TASK DETAILS =
With the pictures left out, copy the listing below exactly.

[Start of section]

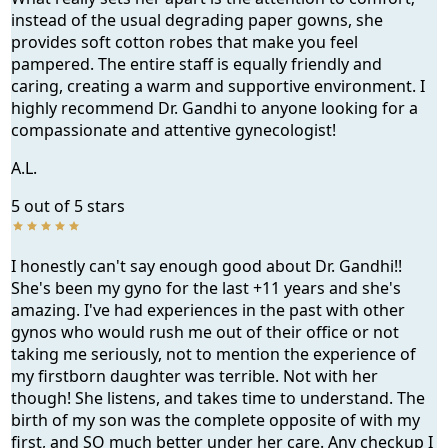
instead of the usual degrading paper gowns, she
provides soft cotton robes that make you feel
pampered. The entire staff is equally friendly and
caring, creating a warm and supportive environment. I
highly recommend Dr. Gandhi to anyone looking for a
compassionate and attentive gynecologist!
A.L.
5 out of 5 stars
I honestly can't say enough good about Dr. Gandhi!!
She's been my gyno for the last +11 years and she's
amazing. I've had experiences in the past with other
gynos who would rush me out of their office or not
taking me seriously, not to mention the experience of
my firstborn daughter was terrible. Not with her
though! She listens, and takes time to understand. The
birth of my son was the complete opposite of with my
first, and SO much better under her care. Any checkup I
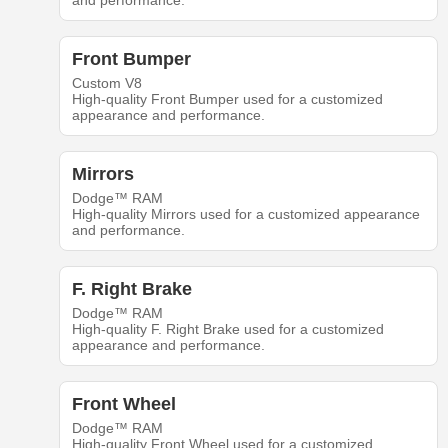
and performance.
Front Bumper
Custom V8
High-quality Front Bumper used for a customized
appearance and performance.
Mirrors
Dodge™ RAM
High-quality Mirrors used for a customized appearance
and performance.
F. Right Brake
Dodge™ RAM
High-quality F. Right Brake used for a customized
appearance and performance.
Front Wheel
Dodge™ RAM
High-quality Front Wheel used for a customized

[End of section]

SOLUTION TO THIS PROBLEM =
instead of the usual degrading paper gowns, she
provides soft cotton robes that make you feel
pampered. The entire staff is equally friendly and
caring, creating a warm and supportive environment. I
highly recommend Dr. Gandhi to anyone looking for a
compassionate and attentive gynecologist!
A.L.
5 out of 5 stars
I honestly can't say enough good about Dr. Gandhi!!
She's been my gyno for the last +11 years and she's
amazing. I've had experiences in the past with other
gynos who would rush me out of their office or not
taking me seriously, not to mention the experience of
my firstborn daughter was terrible. Not with her
though! She listens, and takes time to understand. The
birth of my son was the complete opposite of with my
first, and SO much better under her care. Any checkup I
and performance.
Front Bumper
Custom V8
High-quality Front Bumper used for a customized
appearance and performance.
Mirrors
Dodge™ RAM
High-quality Mirrors used for a customized appearance
and performance.
F. Right Brake
Dodge™ RAM
High-quality F. Right Brake used for a customized
appearance and performance.
Front Wheel
Dodge™ RAM
High-quality Front Wheel used for a customized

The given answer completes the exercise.